Command Line Upgrade
Also available as:
PDF
loading table of contents...

Configure and Validate Apache Mahout

[Note]Note

The su commands in this section use keywords to represent the Service user. For example, "hdfs" is used to represent the HDFS Service user. If you are using another name for your Service users, you need to substitute your Service user name in each of the su commands.

Replace your configuration after upgrading. Copy /etc/mahout/conf from the backup if it existed to the conf directory in mahout hosts.

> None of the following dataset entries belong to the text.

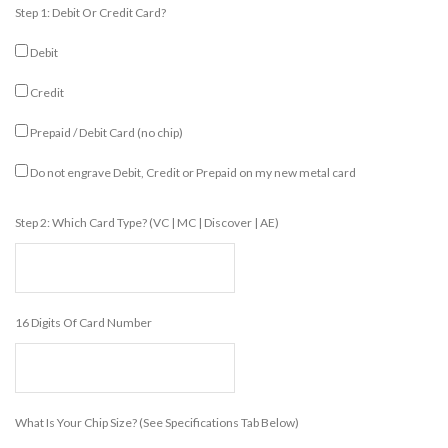
Step 1: Debit Or Credit Card?
Debit
Credit
Prepaid / Debit Card (no chip)
Do not engrave Debit, Credit or Prepaid on my new metal card
Step 2: Which Card Type? (VC | MC | Discover | AE)
16 Digits Of Card Number
What Is Your Chip Size? (see Specifications Tab Below)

To validate Apache Mahout:

  1. Create a test user named "testuser" in the Linux cluster and in HDFS, and log in as that user.

  2. Export the required environment variables for Mahout:

    export JAVA_HOME="your_jdk_home_install_location_here
    export HADOOP_HOME=/usr/hdp/current/hadoop-client
    export MAHOUT_HOME=/usr/hdp.current/mahout-client
    export PATH="$PATH":$HADOOP_HOME/bin:$MAHOUT_HOME/bin
    export CLASSPATH="$CLASSPATH":$MAHOUT_HOME
  3. Upload a few megabytes of natural-language plain text to the Linux server as /tmp/sample-test.txt.

  4. Transfer the sample-test.txt file to a subdirectory of the testusers's HDFS home directory.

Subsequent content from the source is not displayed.